Mr. Gates said that since publishing "Africana: The Encyclopedia of the African and African American Experience" in 1999, he had received dozens of letters from readers about blacks they thought deserved recognition. To keep those names coming, advertisements for the project will go in scholarly journals and general-interest magazines aimed at African-Americans, like Jet and Ebony, as well as on Oxford University Press's Web site, www.oup.com/us/africanamericanlives.
"There is so much that is needed to be done in African-American scholarship still," Ms. Higginbotham said. "Just this year, three biographies were published on Harriet Tubman alone. Before that it was mostly juvenile-level biographies. In almost any city you can go to black neighborhoods and see schools named for local black heroes and you have no idea who those people are."

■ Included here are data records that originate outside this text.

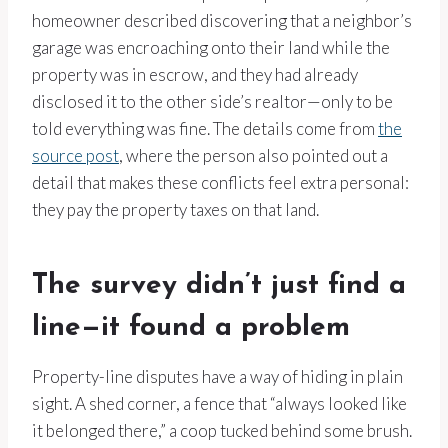
homeowner described discovering that a neighbor’s
garage was encroaching onto their land while the
property was in escrow, and they had already
disclosed it to the other side’s realtor—only to be
told everything was fine. The details come from
the
source post
, where the person also pointed out a
detail that makes these conflicts feel extra personal:
they pay the property taxes on that land.
The survey didn’t just find a
line—it found a problem
Property-line disputes have a way of hiding in plain
sight. A shed corner, a fence that “always looked like
it belonged there,” a coop tucked behind some brush.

Everyone knows Fannie Lou Hamer, she says, but few know names like Isola Richardson, a maid in Kansas City, Mo., who was one of of the leaders of the black Baptist church movement and the local Y.W.C.A.
"African American Lives" is a kind of greatest hits, Mr. Gates said. It will include 600 entries (some with more than one name), from Henry Box Brown, a 19th-century former slave who mailed himself north to freedom, to Emmett Till, the 14-year-old murdered by whites in the Mississippi Delta in 1955 for supposedly whistling at a white woman. The project's editorial and advisory boards, which include scholars like David Levering Lewis, who won two Pulitzer Prizes for his two-part biography of W. E. B. DuBois, will decide which candidates merit inclusion.

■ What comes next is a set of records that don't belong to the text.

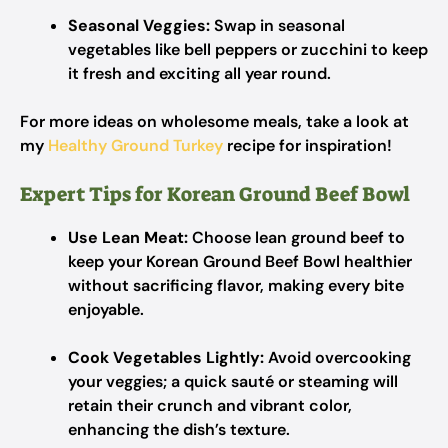
Seasonal Veggies:
Swap in seasonal
vegetables like bell peppers or zucchini to keep
it fresh and exciting all year round.
For more ideas on wholesome meals, take a look at
my
Healthy Ground Turkey
recipe for inspiration!
Expert Tips for Korean Ground Beef Bowl
Use Lean Meat:
Choose lean ground beef to
keep your Korean Ground Beef Bowl healthier
without sacrificing flavor, making every bite
enjoyable.
Cook Vegetables Lightly:
Avoid overcooking
your veggies; a quick sauté or steaming will
retain their crunch and vibrant color,
enhancing the dish’s texture.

"This is a major publishing event, absolutely," said Leon F. Litwack, a Pulitzer Prize-winning professor of American history at the University of California, Berkeley. "What we're dealing with is a field that became a field only since the 1960's, in the sense of being an academic field with textbooks. It was consistent with a conception of history that defined black people out of American identity."
Mr. Litwack recalled visiting New York's Schomburg Center for Research in Black Culture in the 1950's and finding it nearly empty, though now places like it are much used. Mr. Litwack also asks his students to sift through major oral history archives, like those at Duke and Southern Mississippi University, to keep up with all the new research.

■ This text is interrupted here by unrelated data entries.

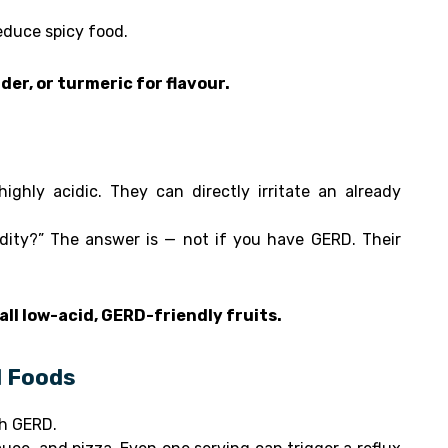
reduce spicy food.
der, or turmeric for flavour.
ighly acidic. They can directly irritate an already
dity?” The answer is — not if you have GERD. Their
all low-acid, GERD-friendly fruits.
d Foods
th GERD.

Mr. Gates said he and Ms. Higginbotham had sold Oxford on the idea of a separate African-American biography project because the documenting of black history is virtually in its infancy. And as racial barriers continue to fall, many significant black achievers are still living, people like the Black Entertainment Television founder Robert L. Johnson, Secretary of State Colin Powell and the media giant Oprah Winfrey, Mr. Gates said. Some of the more important entries will eventually end up in the "American National Biography."
What the impact will be is an open question. John McWhorter, a senior fellow at the conservative Manhattan Institute and the author of "Authentically Black: Essays for the Black Silent Majority" (Gotham Books, 2003), wonders what effect inspiring or even tragic African-American stories from the past have on blacks today.
"I think that in our times there's an unfortunate tendency for many African-Americans to see the most urgent part of our history as the tragedies," he said. "I worry that in our current climate stories about Benjamin Banneker and Mary McLeod Bethune cannot be inspiring," he said, referring to the 18th-century African-American mathematician and the 19th-century black educator, "when so often we're told that the 'blackest person' is 50 Cent."